• [Task instructions] When you copy the entries, match them exactly and omit the pictures.

== Extracted records ==

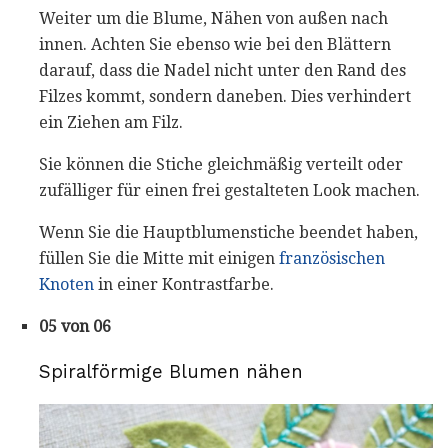
Weiter um die Blume, Nähen von außen nach
innen. Achten Sie ebenso wie bei den Blättern
darauf, dass die Nadel nicht unter den Rand des
Filzes kommt, sondern daneben. Dies verhindert
ein Ziehen am Filz.
Sie können die Stiche gleichmäßig verteilt oder
zufälliger für einen frei gestalteten Look machen.
Wenn Sie die Hauptblumenstiche beendet haben,
füllen Sie die Mitte mit einigen
französischen
Knoten
in einer Kontrastfarbe.
05 von 06
Spiralförmige Blumen nähen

===

• [Output]
Weiter um die Blume, Nähen von außen nach
innen. Achten Sie ebenso wie bei den Blättern
darauf, dass die Nadel nicht unter den Rand des
Filzes kommt, sondern daneben. Dies verhindert
ein Ziehen am Filz.
Sie können die Stiche gleichmäßig verteilt oder
zufälliger für einen frei gestalteten Look machen.
Wenn Sie die Hauptblumenstiche beendet haben,
füllen Sie die Mitte mit einigen
französischen
Knoten
in einer Kontrastfarbe.
05 von 06
Spiralförmige Blumen nähen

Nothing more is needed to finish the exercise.